Semantic understanding of urban scenes from textured meshes

More Info
expand_more

Abstract

The thesis explores the semantic understanding of urban textured meshes derived from photogrammetric methods. It primarily addresses three aspects with regard to urban textured meshes: 1) semantic annotation and the creation of benchmark datasets, 2) semantic segmentation, and 3) the automation of lightweight 3D city modeling using semantic information.

The first focus of the thesis is the development of a benchmark dataset to evaluate the performance of advanced 3D semantic segmentation methods in urban settings. An interactive 3D annotation framework has been proposed to assign ground truth labels to the urban meshes' triangle faces and texture pixels. This framework achieves efficient and accurate semi-automatic annotation through segment classification and structure-aware interactive selection. In the center of Helsinki, Finland, object-level annotations were made over approximately 4 km\(^2\) (including buildings, vegetation, and vehicles, etc.), and part-level annotations over about 2.5 km\(^2\) (including building parts like doors, windows, and road markings, etc.). The design of the annotation tools improves user operation and enables quick annotation of large scenes, while the resulting datasets allow researchers to refine their deep learning models for urban analysis.

Another research focus is on mesh segmentation algorithms. A novel semantic mesh segmentation algorithm has been introduced for large-scale urban environments, employing plane-sensitive over-segmentation combined with graph-based methods for contextual data integration. This approach, which utilizes graph convolutional networks for classification, significantly improves performance over traditional techniques based on our proposed benchmark datasets.

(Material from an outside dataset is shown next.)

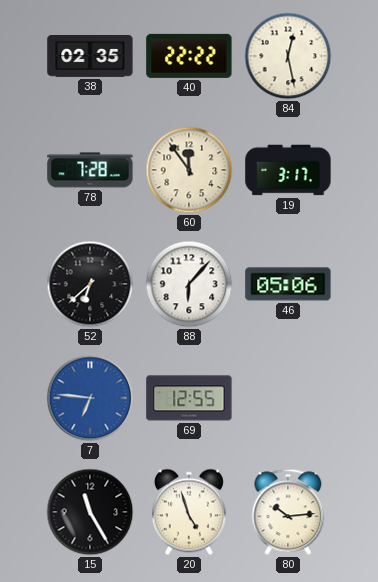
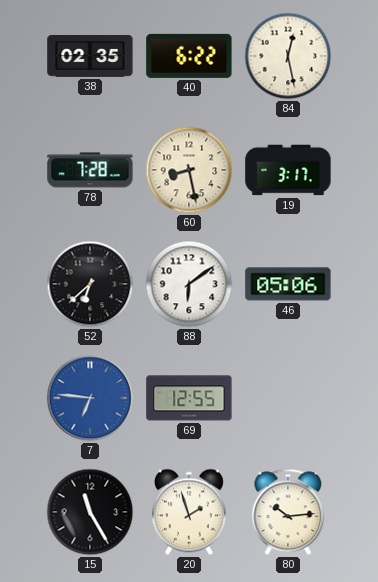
40: 22:22 -> 6:22
60: 11:54 -> 8:28
88: 6:07 -> 6:09
20: 4:57 -> 1:57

Finally, leveraging this semantic information, a pipeline for reconstructing lightweight 3D city models has been designed. This facilitates the automated reconstruction of CityGML-based LoD2 and LoD3 city models, ensuring high fidelity in geometric detail and semantic accuracy. The reconstructed large-scale, lightweight, and semantic city models significantly broaden applications in urban spatial intelligence, including automatic geometric measurements, interactive spatial computations, spatial analysis based on external data, and environment simulation using physical engines.

This thesis enhances the practicality of 3D data in real-world applications by utilizing semantic parsing of urban textured meshes to generate lightweight 3D urban semantic models, greatly enriching their usability. It also lays a solid foundation for future progress in understanding, modeling, and analyzing 3D urban scenes.